Pork has influence far beyond the table. Words invoking pork have made their way into everyday life, from football’s autumn pigskin classic at your favourite stadium to pork-barrelling politicians looking for re-election. Of course, electors will be choosing a pig in a poke, and then must make a silk purse from a sow’s ear. Even music is infiltrated by pork, as with the Pork Belly Futures, a well-educated Toronto-based blues band.
For a long time, pork was a poor family’s meat. Even now, it is the most widely consumed meat on the planet. Statistics Canada’s records show that Canadian farmers produced 14 million pigs for consumption in 2019 on over 8,000 farms. (In 1991, over 29,000 farms were raising porkers for supper.) That’s still a lot of sausage and ham, with 41 per cent of those animals raised in Western Canada.
Around the globe, pork is king, eaten in a wider variety and range of styles and shapes than any other meat. German cooks simmer smoked pork hocks with sauerkraut, and French cooks add a variety of pork products — sausages, hocks, smoked chops — to cassoulet. In Spain, the haunch of the black Iberian pig is converted into incomparable jamone, cured with salt, air and time into a supple and delicious staple that is as popular in Spain as its Italian equivalent, prosciutto, is in Parma. Chinese cooks velvetize pork with cornstarch, soy and sometimes a splash of sherry, then add it to stir-fries. Hotdogs are the ballpark staple, bacon and eggs is a diner classic, and barbecue specialists slow-smoke ribs or pork butt, converting it after hours of slow cooking into messily magnificent pulled pork sandwiches garnished with coleslaw and soft buns. Canadian cooks love peameal-coated back bacon or ham in split pea soup, and nearly everyone everywhere loves waking to the smell of frying bacon.

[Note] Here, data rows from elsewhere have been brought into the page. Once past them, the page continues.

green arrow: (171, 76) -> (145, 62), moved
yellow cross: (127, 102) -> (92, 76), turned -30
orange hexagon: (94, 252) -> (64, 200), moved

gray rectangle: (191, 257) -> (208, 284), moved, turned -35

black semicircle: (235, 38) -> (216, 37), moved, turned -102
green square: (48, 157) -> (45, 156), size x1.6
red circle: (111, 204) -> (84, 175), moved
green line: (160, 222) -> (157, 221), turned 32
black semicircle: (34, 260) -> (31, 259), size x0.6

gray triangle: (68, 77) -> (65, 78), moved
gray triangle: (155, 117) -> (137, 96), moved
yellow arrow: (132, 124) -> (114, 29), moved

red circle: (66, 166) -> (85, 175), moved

As the meat of many cultures and classes, pork is a good example of frugal “tail to nose” eating. Nothing is wasted on a pig. Parts of pigs are cured, salted, smoked, stewed, chopped, stuffed, brined, rolled, roasted, pickled, grilled, barbecued, braised, broiled and fried. Even its trotters, or feet, are consumed, as are its ears. Insulin for diabetics has been derived from pig products, pigskin becomes gloves and footballs, and good-natured cooks take a little ribbing if they ham it up or mutter about “when pigs fly” and capitalist pigs who bring home more than their share of the bacon.

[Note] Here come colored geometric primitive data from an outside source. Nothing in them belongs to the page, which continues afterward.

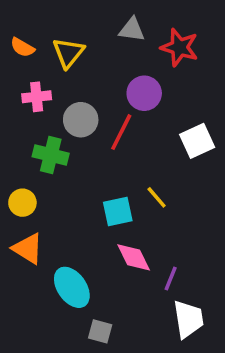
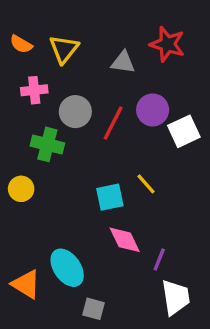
gray triangle: (132, 30) -> (123, 62), moved
purple circle: (144, 93) -> (153, 110), moved
orange triangle: (28, 249) -> (26, 284), moved

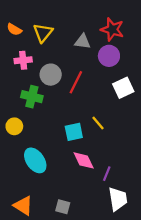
purple circle: (153, 110) -> (109, 56), moved
cyan ellipse: (67, 268) -> (35, 160), moved
orange triangle: (26, 284) -> (23, 206), moved

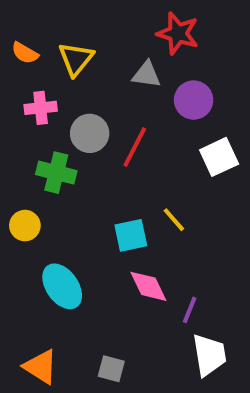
red star: (112, 29) -> (178, 33), moved

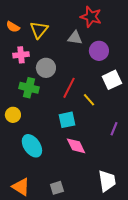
red line: (135, 147) -> (69, 88), moved
yellow line: (174, 220) -> (89, 100), moved
purple line: (190, 310) -> (114, 129), moved
gray square: (111, 369) -> (57, 188), turned -32

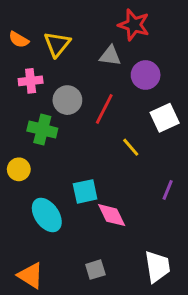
red line: (69, 88) -> (104, 109), moved
cyan square: (67, 120) -> (85, 191), moved
gray square: (57, 188) -> (95, 270), moved

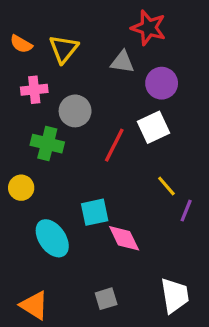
red line: (104, 109) -> (114, 145), moved
white square: (165, 118) -> (153, 127), moved
yellow line: (131, 147) -> (166, 186), moved

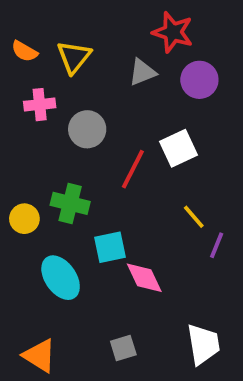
gray triangle: (122, 62) -> (142, 72), turned -30
purple circle: (162, 83) -> (199, 80), moved
green cross: (47, 144) -> (70, 203), moved

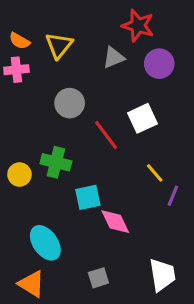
pink cross: (40, 105) -> (16, 70), moved
red line: (133, 169) -> (106, 135), turned -64
cyan ellipse: (61, 278) -> (45, 243), moved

A pig in a poke refers to a con dating back to the Middle Ages in Europe when meat was scarce. Unscrupulous itinerants would misrepresent a live cat or rat in a poke (a bag) as a suckling pig, and the buyer would pay accordingly, only to learn of the mistake after the bag changed hands. Fortunately for us cooks, modern pork is no pig in a poke. If you, like me, are lucky enough to have a smokehouse in your neighbourhood, you know the pleasure of smoked pork — ham, sausages, pork hocks, chops. It’s my favourite meat. So first let’s eat, then we can debate the merits of our favourite smokehouses.
Ham with Black Mission Fig Glaze
If you’re lucky enough to have a local smokehouse, get your ham there. Serves 8 to 10.
- 5-lb. ham
- 1/2 onion, thinly sliced
- 2 c. chicken stock
- 8 black mission figs
- 4 cloves garlic, sliced
- 3 strips of orange zest, about 1/2×2 inches each
- 2 tbsp. tahini
- 2 tbsp. olive oil
- 1/3 c. maple syrup
- 1 tbsp. Dijon mustard
- Salt and pepper to taste
Set oven at 350 F. Score the ham’s rind in diamonds at 2-inch intervals. Place the ham, scored side up, on top of the onion slices in a shallow roasting pan with sides. Pour the stock around the ham with the figs, garlic and orange zest. Bake uncovered for 2 hours.
Remove the ham from the pan and turn up the oven to 400 F. Pour the stock into a sauté pan, straining out the onion slices, figs, garlic and orange zest, and put them in a bowl or food processor. Add the tahini, oil, syrup and mustard to the solids. Purée, then set aside 1/3 cup of the purée.
Return the ham to the roasting pan and slather the rest of the purée over the scored ham rind and into the crevices. Return the ham to the oven for 10 to 15 minutes, glaze side up.
Meanwhile, add the reserved purée to the stock and mix well. Bring to a boil and reduce the liquid by half, to the thickness of gravy. Season to taste. Carve and serve the ham with the sauce on the side.